Well, as evidenced from the last scene of the episode, I wouldn't want to piss them off.

Plus Robert Knepper > Zachary Quinto in the villainy stakes.



DotCommunist said:


> point of order! episode 7 re: Sorrority Hazing. Pretty sure that's bee made illegal.



_That's_ what you were thinking of during those scenes?


----------



## DotCommunist (Oct 27, 2009)

are we on the same episode here? 7. Not Tabula Rasa, Strange attractors. The bound in boot bit was strangely hot.

Also, good to see chief Carny man owning at the end


----------



## Helen Back (Oct 27, 2009)

"Take TWO consciences into the shower?"

(I know, I'm showing my age)


----------



## The Octagon (Oct 27, 2009)

DotCommunist said:


> are we on the same episode here? 7. Not Tabula Rasa, Strange attractors. The bound in boot bit was strangely hot.
> 
> Also, good to see chief Carny man owning at the end



Yep, indeed (to all of the above).

Heavy breathing FTW.

Besides the explicit reference, a lot of Buffy influence in this episode too.


----------



## Awesome Wells (Oct 27, 2009)

The Octagon said:


> Well, as evidenced from the last scene of the episode, I wouldn't want to piss them off.
> 
> Plus Robert Knepper > Zachary Quinto in the villainy stakes.
> 
> ...


Yeah, but how likely is it that Sylar will just own these mooks. He's the show's main villain so whatever game Sullivan is playing it's likely that unleashing Sylar, which seems his goal, will turn around and bite him in the ass. Sylar's hunger will just go into overdrive.


----------



## ruffneck23 (Oct 28, 2009)

i enjoyed this weeks

im actually quite enjoying this new series ( thanks God )


----------



## Awesome Wells (Oct 28, 2009)

latest episode is good stuff. like the halloween theme played during the hazing sequence.


----------



## DotCommunist (Oct 28, 2009)

The way chief Carny man transported Tracy to the fair suggests that he has lots of powers. He does the ink thing, the controlling earth thing and also seems to be able to bring people to the Carnival. Or brings the carnival to them.

Either way he is ace


----------



## ruffneck23 (Oct 29, 2009)

also as far as  the peeps with abilities go , is he really that evil?


----------



## joustmaster (Oct 29, 2009)

DotCommunist said:


> The way chief Carny man transported Tracy to the fair suggests that he has lots of powers.
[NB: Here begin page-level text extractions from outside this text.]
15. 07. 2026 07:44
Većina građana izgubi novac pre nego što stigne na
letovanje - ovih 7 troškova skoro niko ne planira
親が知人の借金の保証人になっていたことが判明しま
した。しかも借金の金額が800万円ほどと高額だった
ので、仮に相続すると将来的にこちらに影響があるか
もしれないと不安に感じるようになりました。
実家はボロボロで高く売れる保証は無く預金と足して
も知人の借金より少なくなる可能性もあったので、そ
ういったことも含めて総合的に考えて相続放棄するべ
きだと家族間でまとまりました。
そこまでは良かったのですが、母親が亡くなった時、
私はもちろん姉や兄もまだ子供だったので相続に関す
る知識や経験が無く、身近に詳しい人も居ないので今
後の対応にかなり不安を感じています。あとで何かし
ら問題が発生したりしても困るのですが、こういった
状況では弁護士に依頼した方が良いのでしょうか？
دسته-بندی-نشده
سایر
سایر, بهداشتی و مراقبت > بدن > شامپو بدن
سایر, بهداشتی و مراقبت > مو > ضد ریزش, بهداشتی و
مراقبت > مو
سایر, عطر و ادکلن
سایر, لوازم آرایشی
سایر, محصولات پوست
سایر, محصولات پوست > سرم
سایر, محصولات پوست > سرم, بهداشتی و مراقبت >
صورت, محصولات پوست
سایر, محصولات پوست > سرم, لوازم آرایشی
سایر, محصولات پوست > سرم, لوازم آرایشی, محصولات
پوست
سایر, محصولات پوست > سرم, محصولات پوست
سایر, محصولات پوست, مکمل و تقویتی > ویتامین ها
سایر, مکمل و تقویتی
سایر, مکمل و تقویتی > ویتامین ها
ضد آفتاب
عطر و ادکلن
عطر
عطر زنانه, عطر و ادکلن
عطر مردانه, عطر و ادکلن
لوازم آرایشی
He does the ink thing, the controlling earth thing and also seems to be able to bring people to the Carnival. Or brings the carnival to them.
> 
> Either way he is ace


the ink thing is soil-in-tattoo-ink isnt it? my money is on another carny doing the teleporting/hiding magic

i'm not saying he aint cool though


----------



## ruffneck23 (Nov 3, 2009)

A good episode all in all , poor Hiro


----------



## The Octagon (Nov 3, 2009)

Heh, HRG's partner was Kate Lockley /nerdgasm

Jayma Mays = ridiculously cute (to the point of sacharrine)


----------



## ruffneck23 (Nov 3, 2009)

he does have a thing for blondes doesnt he.....


----------



## The Octagon (Nov 3, 2009)

Watched it all now, can't help feeling it was a massive missed opportunity.

I read a rumour that - 



Spoiler: possible plotline



Hiro doesn't hesitate and kills Sylar immediately, forcing Samuel to travel back and convince him to spare him to avoid messing up the timeline, which I think would have been much better and given a glimpse of badass Hiro.



Instead we got Sylar inexplicably helping Hiro (surely he'd just slice him up there and then and find out his own future?) and a boring romance subplot with HRG.
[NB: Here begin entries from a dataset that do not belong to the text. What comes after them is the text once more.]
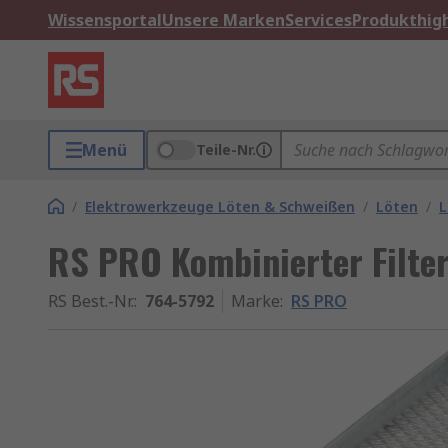
Wissensportal
Unsere Marken
Services
Produkthigh
Menü
Teile-Nr.
/
Elektrowerkzeuge Löten & Schweißen
/
Löten
/
L
RS PRO Kombinierter Filter
RS Best.-Nr.
:
764-5792
Marke
:
RS PRO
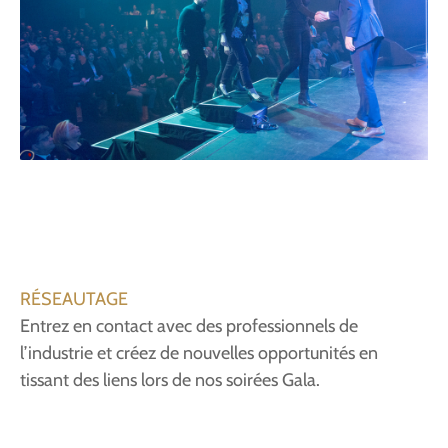
RÉSEAUTAGE
Entrez en contact avec des professionnels de
l’industrie et créez de nouvelles opportunités en
tissant des liens lors de nos soirées Gala.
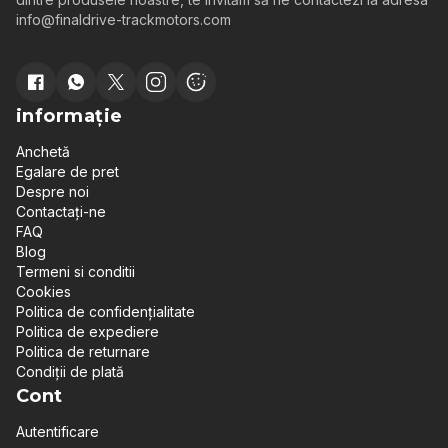
info@finaldrive-trackmotors.com
informație
Anchetă
Egalare de pret
Despre noi
Contactați-ne
FAQ
Blog
Termeni si conditii
Cookies
Politica de confidențialitate
Politica de expediere
Politica de returnare
Condiții de plată
Cont
Autentificare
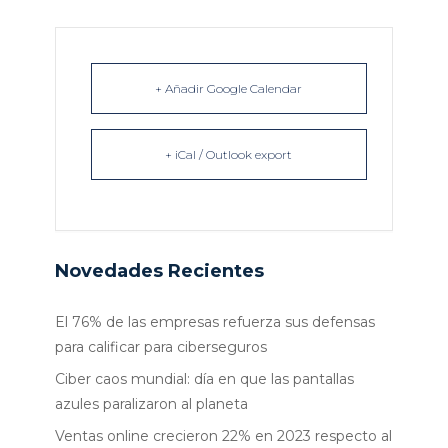
+ Añadir Google Calendar
+ iCal / Outlook export
Novedades Recientes
El 76% de las empresas refuerza sus defensas
para calificar para ciberseguros
Ciber caos mundial: día en que las pantallas
azules paralizaron al planeta
Ventas online crecieron 22% en 2023 respecto al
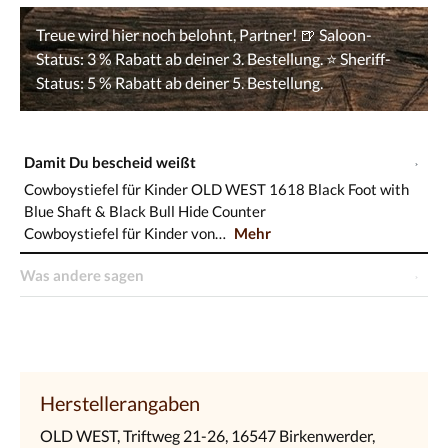
Damit Du bescheid weißt
Cowboystiefel für Kinder OLD WEST 1618 Black Foot with
Blue Shaft & Black Bull Hide Counter
Cowboystiefel für Kinder von…
Mehr
Was andere sagen
Herstellerangaben
OLD WEST, Triftweg 21-26, 16547 Birkenwerder,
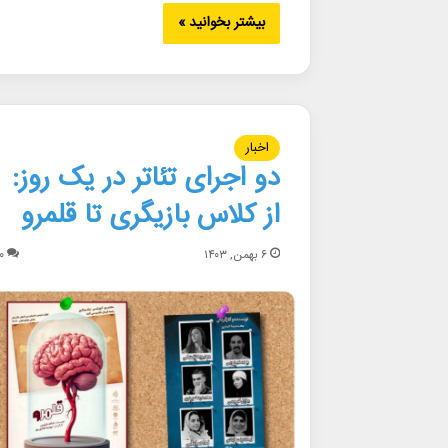
بیشتر بخوانید »
اخبار
دو اجرای تئاتر در یک روز:
از کلاس بازیگری تا قلمرو
۶ بهمن, ۱۴۰۳
۰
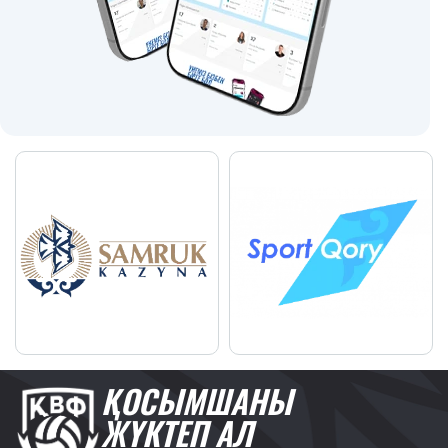
ҚОСЫМШАНЫ
ЖҮКТЕП АЛ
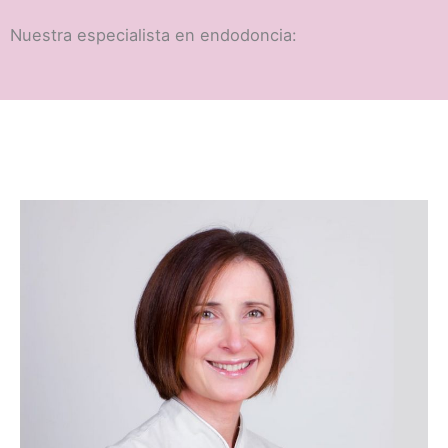
Nuestra especialista en endodoncia:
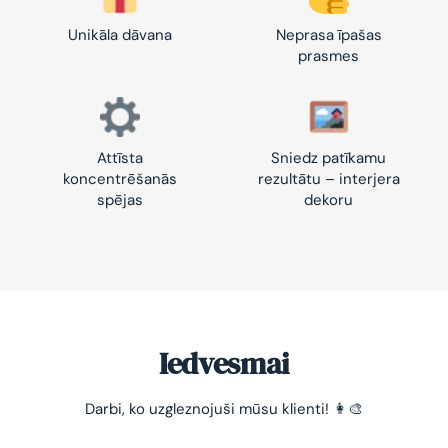
Unikāla dāvana
Neprasa īpašas
prasmes
Attīsta
Sniedz patīkamu
koncentrēšanās
rezultātu – interjera
spējas
dekoru
Iedvesmai
Darbi, ko uzgleznojuši mūsu klienti! 👩‍🎨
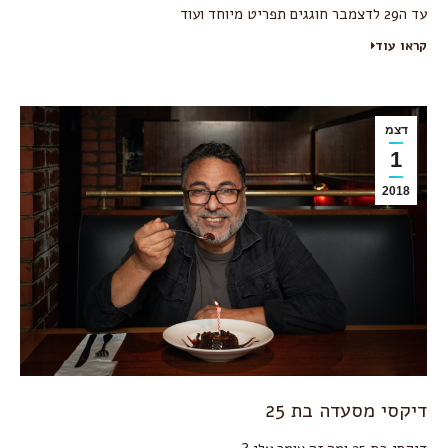
עד ה29 לדצמבר חוגגים תפריט מיוחד ועוד
קראו עוד
דצמ
1
2018
דיקסי מסעדה בת 25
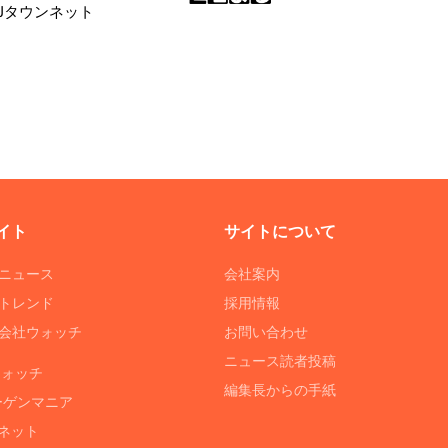
|Jタウンネット
イト
サイトについて
Tニュース
会社案内
Tトレンド
採用情報
ST会社ウォッチ
お問い合わせ
ニュース読者投稿
ウォッチ
編集長からの手紙
ーゲンマニア
ネット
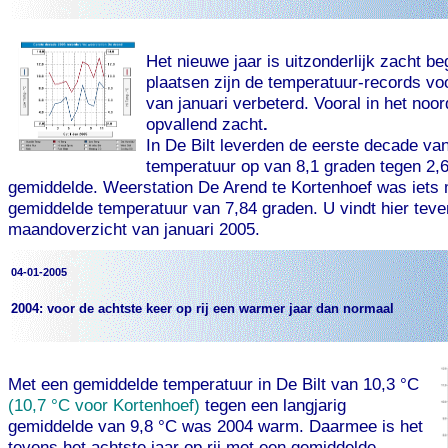
Het nieuwe jaar is uitzonderlijk zacht b
plaatsen zijn de
temperatuur-records voo
van januari verbeterd. Vooral in het noo
opvallend zacht
.
In De Bilt leverden de eerste decade va
temperatuur op van 8,1 graden tegen 2,6
gemiddelde. Weerstation De Arend te Kortenhoef was iets
gemiddelde temperatuur van 7,84 graden. U vindt hier teve
maandoverzicht van januari 2005.
04-01-2005
2004: voor de achtste keer op rij een warmer jaar dan normaal
Met een gemiddelde temperatuur in De Bilt van 10,3 °C
(10,7 °C voor Kortenhoef)
tegen een langjarig
gemiddelde van 9,8 °C was 2004 warm. Daarmee is het
tevens het achtste jaar op rij met een gemiddelde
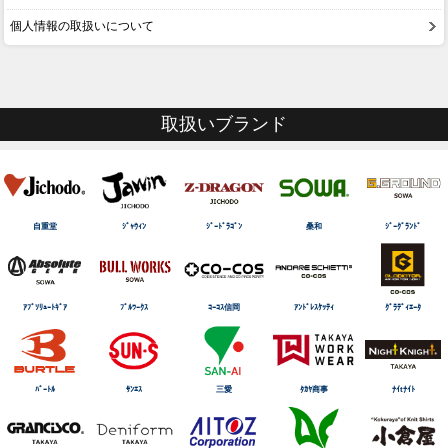
個人情報の取扱いについて
取扱いブランド
自重堂
ｼﾞｬｳｨﾝ
ｼﾞｰﾄﾞﾗｺﾞﾝ
桑和
ｼﾞｰｸﾞﾗﾝﾄﾞ
ｱﾌﾞｿﾘｭｰﾄｷﾞｱ
ﾌﾞﾙﾜｰｸｽ
ｺｰｺｽ信岡
ｱﾝﾄﾞﾚｽｹｯﾃｨ
ｸﾞﾗﾃﾞｨｴｰﾀ
ﾊﾞｰﾄﾙ
ｻﾝｴｽ
三愛
ﾀｶﾔ商事
ﾅｲtﾅｲﾄ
Ending was interesting (then again I'm probably one of the few people who like Mohinder's character), but overall a disappointing episode.

And WTF was with that small vignette at the carnival with the 2 kids and Darth Maul?


----------



## ruffneck23 (Nov 3, 2009)

the small vignette is something to do with the ' viacom '( i think ) sponsorship , through out the series ( although ive only seen 1 of them) on 1 ad break there are these little webisode type things ) as the story goes so far , the tattoo woman is hiding her daughter from Samuel , dont know where its going with Darth maul tho....

i also heard about the hiro / syler thing which i agree would have been so much better the way it was intended......


----------



## The Octagon (Nov 3, 2009)

ruffneck23 said:


> the small vignette is something to do with the ' viacom '( i think ) sponsorship , through out the series ( although ive only seen 1 of them) on 1 ad break there are these little webisode type things ) as the story goes so far , the tattoo woman is hiding her daughter from Samuel , dont know where its going with Darth maul tho....
> 
> i also heard about the hiro / syler thing which i agree would have been so much better the way it was intended......



Ah right, they're normally cut out of my downloads.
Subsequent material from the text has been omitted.